Soberanía de todos y para todos

“Soberano” es una palabra cuyo significado se ha ido diluyendo a lo largo de los siglos. Antiguamente se aplicaba a un Rey, Monarca o Emperador que poseía un poder absoluto, autónomo e independiente de cualquier otra persona, grupo o clase. Sus palabras y decisiones eran definitivas y definitorias. Tenían que ser obedecidas y cumplidas de manera incondicional. Solamente estaban limitadas por el territorio donde el supuesto monarca podía ejercer un “dominio absoluto”. Soberano y absoluto eran sinónimos. Y el poder radicaba en una persona.

La sociedad evolucionó y descubrió que la llamada soberanía ni era individual, ni era absoluta. Era interactiva. Es decir, un Rey era tan soberano cuanto era independiente de los demás: desde sus familiares y cómplices aduladores hasta sus poderosos opositores que conocían sus pasiones, codicias y ambiciones que lo volvían vulnerable y dependiente. 

Sin embargo, a pesar de esa real debilidad del poderoso Emperador, el pueblo lo seguía considerando poderoso y dueño de “vidas y haciendas”. Llegó la Revolución Francesa y se acabaron los soberanos y el absolutismo. El poder se volvió relativo a las diferentes fuerzas económicas políticas religiosas o militares que lo sostenían. De esa manera aparecieron no solamente los tres poderes democráticos oficiales que se sintieron dueños de la soberanía nacional, sino los otros poderes invisibles pero imperiales (dinero, religión, ejército, información) que controlan la soberanía real del país.
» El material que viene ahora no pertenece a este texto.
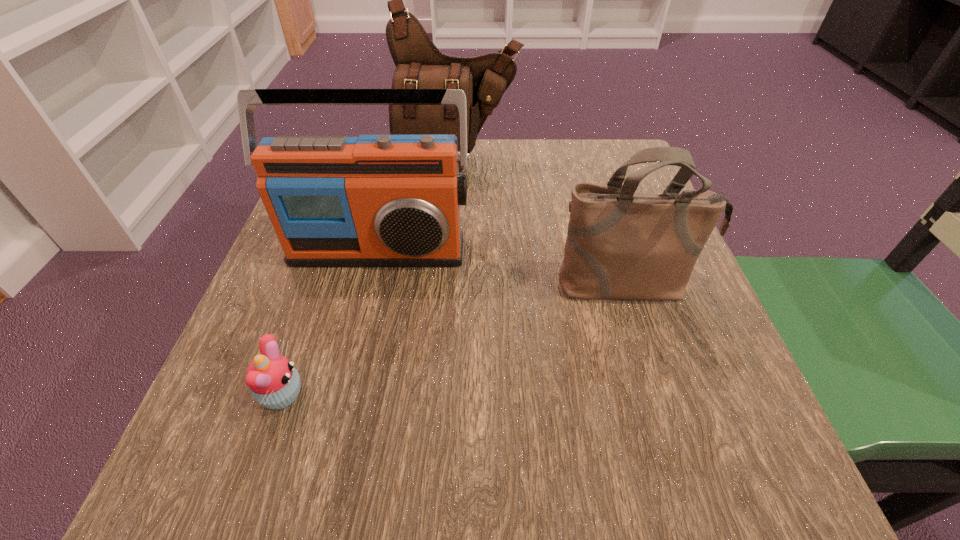 In order to click on the farther shoulder bag in this screenshot , I will do `click(419, 64)`.

Locate an element on the screen. This screenshot has height=540, width=960. the left shoulder bag is located at coordinates coord(419,64).

The image size is (960, 540). Find the location of `radio receiver`. radio receiver is located at coordinates (375, 200).

Locate an element on the screen. This screenshot has height=540, width=960. the right shoulder bag is located at coordinates (620, 244).

Find the location of a particular element. The image size is (960, 540). the nearer shoulder bag is located at coordinates (620, 244).

The image size is (960, 540). Identify the location of cupcake. (274, 382).

The height and width of the screenshot is (540, 960). Find the location of `the nearest object`. the nearest object is located at coordinates (274, 382).

What are the coordinates of `vacant area situated 0.140m on the front-facing side of the farther shoulder bag` in the screenshot? It's located at click(x=453, y=224).

Where is `vacant point located on the front-facing side of the radio receiver`? The height and width of the screenshot is (540, 960). vacant point located on the front-facing side of the radio receiver is located at coordinates (366, 301).

What are the coordinates of `vacant space located 0.140m on the front-facing side of the shorter shoulder bag` in the screenshot? It's located at (658, 382). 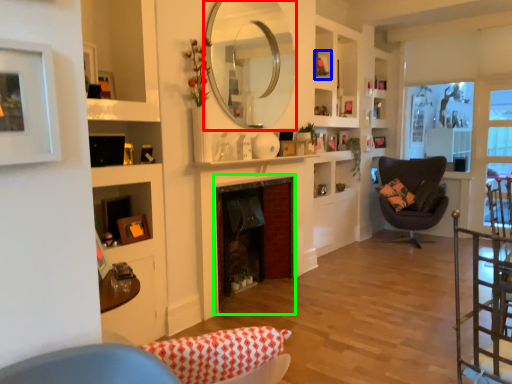 Question: Which object is the farthest from mirror (highlighted by a red box)? Choose among these: picture frame (highlighted by a blue box) or fireplace (highlighted by a green box).

Choices:
 (A) picture frame
 (B) fireplace

Answer: (A) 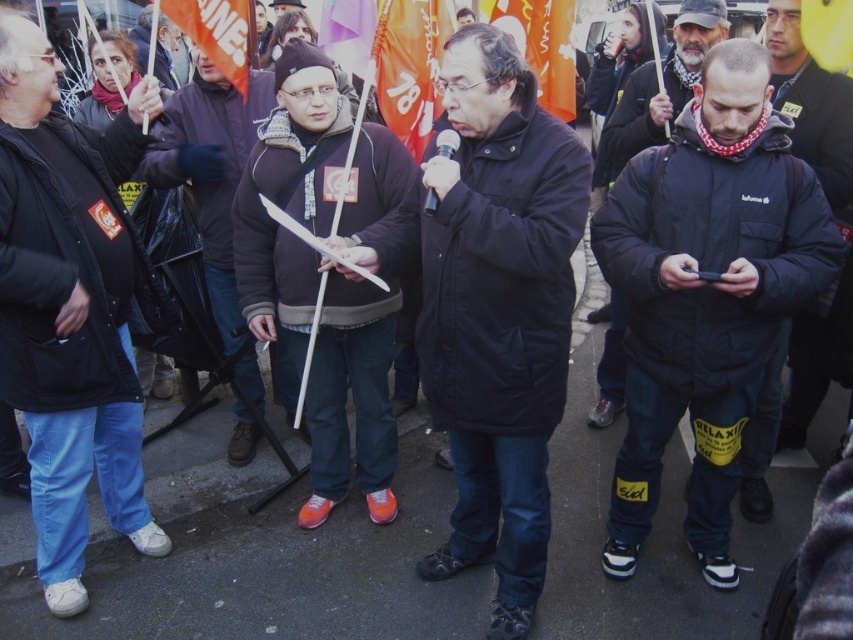 Question: Which point is closer to the camera?

Choices:
 (A) (596, 419)
 (B) (97, 262)
 (C) (231, 52)
 (D) (427, 136)

Answer: (B)

Question: Which object is closer to the camera taking this photo?

Choices:
 (A) dark blue puffy jacket at center
 (B) orange fabric flag at upper center
 (C) matte black coat at center
 (D) matte black jacket at left

Answer: (C)

Question: Can you confirm if matte black coat at center is wider than orange fabric flag at upper center?

Choices:
 (A) yes
 (B) no

Answer: (A)

Question: Can you confirm if matte black coat at center is smaller than dark blue puffer jacket at center?

Choices:
 (A) no
 (B) yes

Answer: (A)

Question: Which of these objects is positioned closest to the orange fabric flag at upper left?

Choices:
 (A) black matte jacket at lower right
 (B) dark blue puffer jacket at center

Answer: (A)

Question: Is matte black coat at center bigger than black matte jacket at lower right?

Choices:
 (A) yes
 (B) no

Answer: (A) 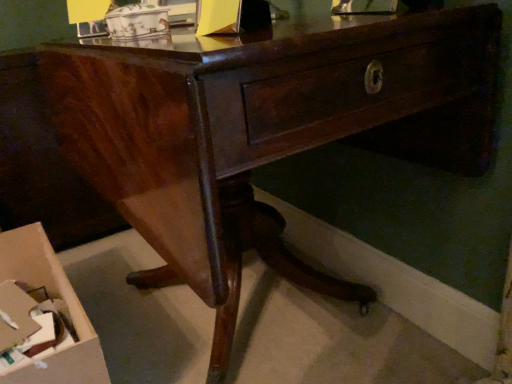 The image size is (512, 384). Describe the element at coordinates (54, 296) in the screenshot. I see `cardboard box at lower left` at that location.

Measure the distance between point (50,255) and camera.

Point (50,255) is 3.99 feet from camera.

The image size is (512, 384). In order to click on cardboard box at lower left in this screenshot , I will do `click(54, 296)`.

Where is `cardboard box at lower left`? Image resolution: width=512 pixels, height=384 pixels. cardboard box at lower left is located at coordinates (54, 296). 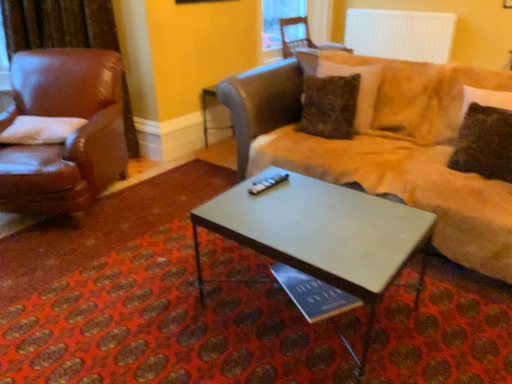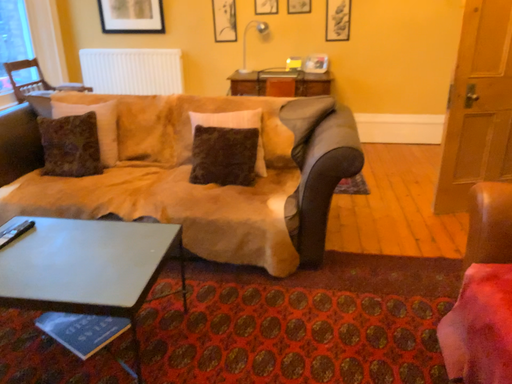 Question: Which way did the camera rotate in the video?

Choices:
 (A) rotated upward
 (B) rotated downward

Answer: (A) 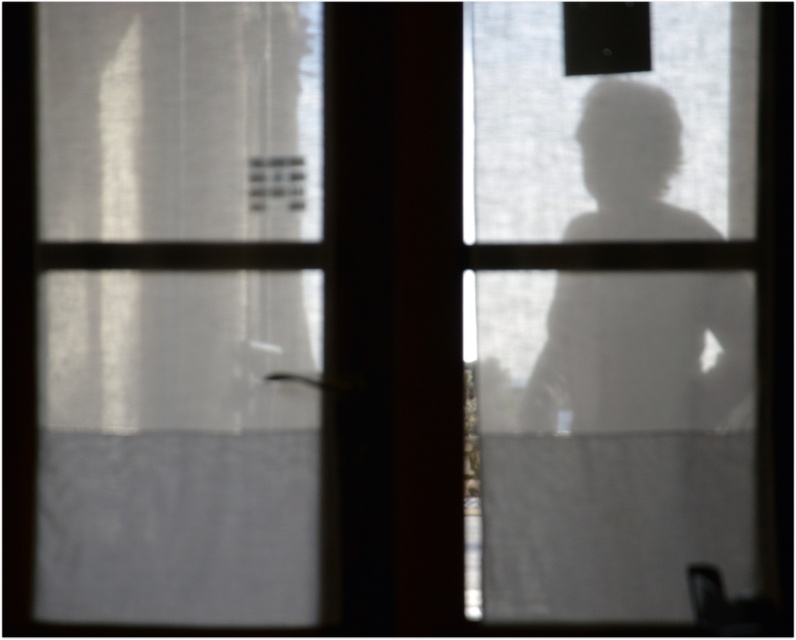 You are a photographer trying to capture the silhouette of the person in the scene. You notice the satin white curtain at left and the transparent glass figure at right. Which object is closer to the left edge of the window?

The satin white curtain at left is positioned on the left side of the transparent glass figure at right, so it is closer to the left edge of the window.

You are trying to decide whether to place a decorative item on the satin white curtain at left or the transparent glass figure at right. Based on their widths, which surface can accommodate a wider object?

The transparent glass figure at right has a greater width than the satin white curtain at left, so it can accommodate a wider object.

You are a photographer trying to capture the silhouette of the transparent glass figure at right without the satin white curtain at left appearing in the foreground. Is this possible given their positions?

The satin white curtain at left is further to the viewer than the transparent glass figure at right, so the curtain would block the view of the glass figure. Therefore, it is not possible to capture the glass figure without the curtain appearing in front of it. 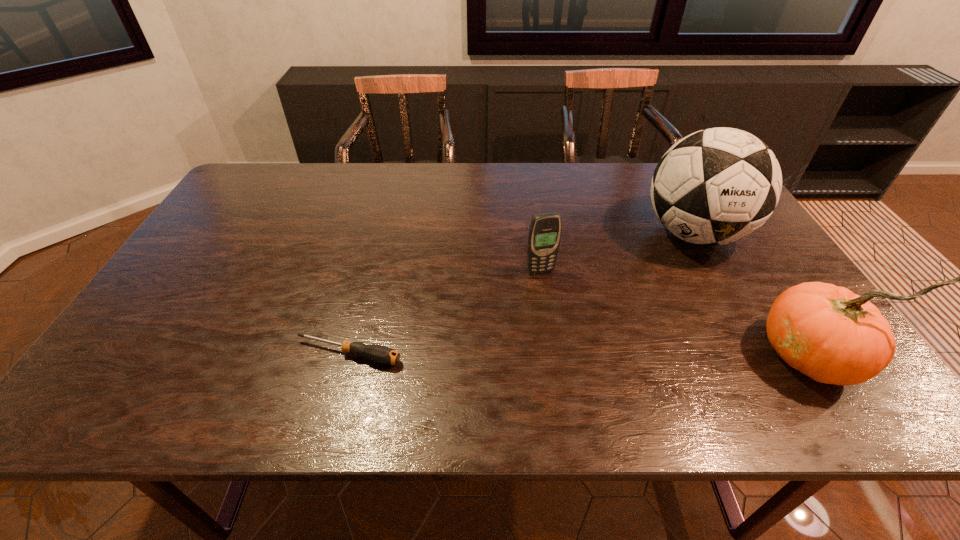 Find the location of `screwdriver`. screwdriver is located at coordinates tap(380, 354).

I want to click on the shortest object, so click(x=380, y=354).

The width and height of the screenshot is (960, 540). What are the coordinates of `pumpkin` in the screenshot? It's located at (827, 332).

Image resolution: width=960 pixels, height=540 pixels. In order to click on soccer ball in this screenshot , I will do `click(719, 185)`.

Locate an element on the screen. The image size is (960, 540). the third object from right to left is located at coordinates (545, 230).

The width and height of the screenshot is (960, 540). I want to click on cellular telephone, so click(545, 230).

Locate an element on the screen. The height and width of the screenshot is (540, 960). vacant point located on the right of the shortest object is located at coordinates (501, 354).

Where is `vacant space situated on the back of the pumpkin`? The image size is (960, 540). vacant space situated on the back of the pumpkin is located at coordinates (743, 250).

This screenshot has height=540, width=960. I want to click on free point located 0.260m on the surface of the soccer ball where the brand logo is visible, so click(x=628, y=315).

The image size is (960, 540). Identify the location of vacant space situated on the surface of the soccer ball where the brand logo is visible. (622, 322).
Hoy nos encontramos con la realidad de que México –como EU, Rusia, China, entre otros– no es un país soberano ni interna ni exteriormente. La soberanía política y comercial es global. No es absoluta sino relativa a las fuerzas financieras, militares, religiosas e informáticas internacionales. La ley de las fronteras que justificaban una soberanía nacional por encima de la necesidad humana también se está diluyendo por sí misma, al grado de que la muralla de Trump hoy es una aberración a pesar de que en otros tiempos era legítima en China, la Edad Media y Alemania Oriental.

Asistimos a un cambio muy profundo de la cultura humana cuando el derecho de inmigrar es reconocido mediante las nuevas políticas de proteger, cuidar y defender a los inmigrantes. El radicalismo de una soberanía absoluta ha cedido ante la necesidad de pan, asilo y seguridad de esos “seres humanos” que también son poseedores de una soberanía global que se llama dignidad humana.

El cambio tan rápido de la cultura saltillense del rechazo a la aceptación de los inmigrantes es muy digno de reconocer y alabar. Gracias a la consciencia cristiana de Pedro Pantoja y sus seguidores saltillenses tan multiplicados, Saltillo se ha convertido de “la ciudad donde no pasa nada”, en una ciudad humana que merece ser el “Santuario de los inmigrantes”, una ciudad que es pionera de la nueva cultura: soberanía sin barreras dictatoriales, excluyentes y deshumanizantes, soberanía de todos y para todos.